P.A. Works launching an original anime about a happy-go-lucky girl in a sleepy village during summer is starting to become a bit of a tradition as of late, with Glasslip being the fifth or sixth show by the studio to look, sound and move along exactly like Hanasaku Iroha did. Constantly defaulting to Kanami Sekiguchi’s big-headed, wide-eyed, spindly art style isn’t doing the studio any favours, however, especially since no show the studio has made since Hanasaku Iroha has shown any ambition to outwit the standards set by Ohana and co. Last summer’s Tari Tari managed to make a case for itself by culling half of the episodes — and half of the accompanying Mari Okada bullshit — yet sadly enough, Glasslip filters so much actual content out of the established formula it feels almost like a parody of P. A. Works’ earlier work.

Glasslip is a show about nothing, not in the usual ‘haha, so random’ way of being ‘about nothing’ but legitimately, at its core, devoid of any sort of premise. Hanasaku Iroha was about a conflict between three generations and the value of hard work. Tari Tari was about five kids trying to get a choir together and save their school. Glasslip is about (again) five high schoolers who go to a festival and take care of a chicken for one night. Period. Characters are dragged into the ‘story’ with but a quick subtitle naming them, waltzing onto the scene like the audience is supposed to know who they are already and disappearing before any sane viewer has managed to distinguish them from any of the other dozen characters. Glasslip‘s pacing is glacial at best, rife with often bizarre dialogue and amateurish padding, and worst of all, it is entirely wasted on meaningless conversations and half-hearted humour rather than establishing anything, be it character or plot, rendering the hints at more complex characterization that may be there utterly forgettable.
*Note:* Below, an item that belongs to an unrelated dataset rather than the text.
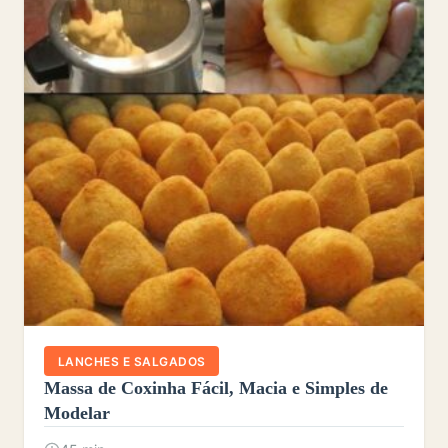
LANCHES E SALGADOS
Massa de Coxinha Fácil, Macia e Simples de
Modelar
At its worst, Glasslip lives up to the ‘slice-of-life’ name almost literally. It is an entirely random part cut out of an entirely random group of entirely random people’s everyday lives, with no incentive to tell you who they are, what they are doing and why they do whatever they are doing. It lacks the motivation to owe any viewer anything, all in favour of an atmosphere that cannot exist on its own. The sense of nostalgia P. A. Works has built virtually its entire career only works if it is inhabited by people the public can emphasize with. Yet like the sleepy villages its studio can’t seem to move out of, Glasslip is an isolated affair. It doesn’t seem to care to offer outsiders like us anything but a superficial glance at its beauty. So what’s the point in giving the attention it doesn’t seem to want?

7 thoughts on “First Look: Glasslip

    • They seem to do a great job on adaptations like Another or Eccentric Family, its their original series that just seem to lack something. You are right, they are all gorgeous though.

      • Oh. I forgot about those. I should correct myself. I only watch PA Works for the art, but a good story would be a bonus.

        Also need to keep reminding myself they produced Angel Beats and not Kyoto Animation.

  1. PA Works. welp…I’m sold. If it’s anything like some of their past works then I’m sure I’ll love this one as well.

  2. Yeah, it was kinda disappointing to see a love decagon forming rather than the MC’s interest in glass, which itself was only alluded to in a really brief scene.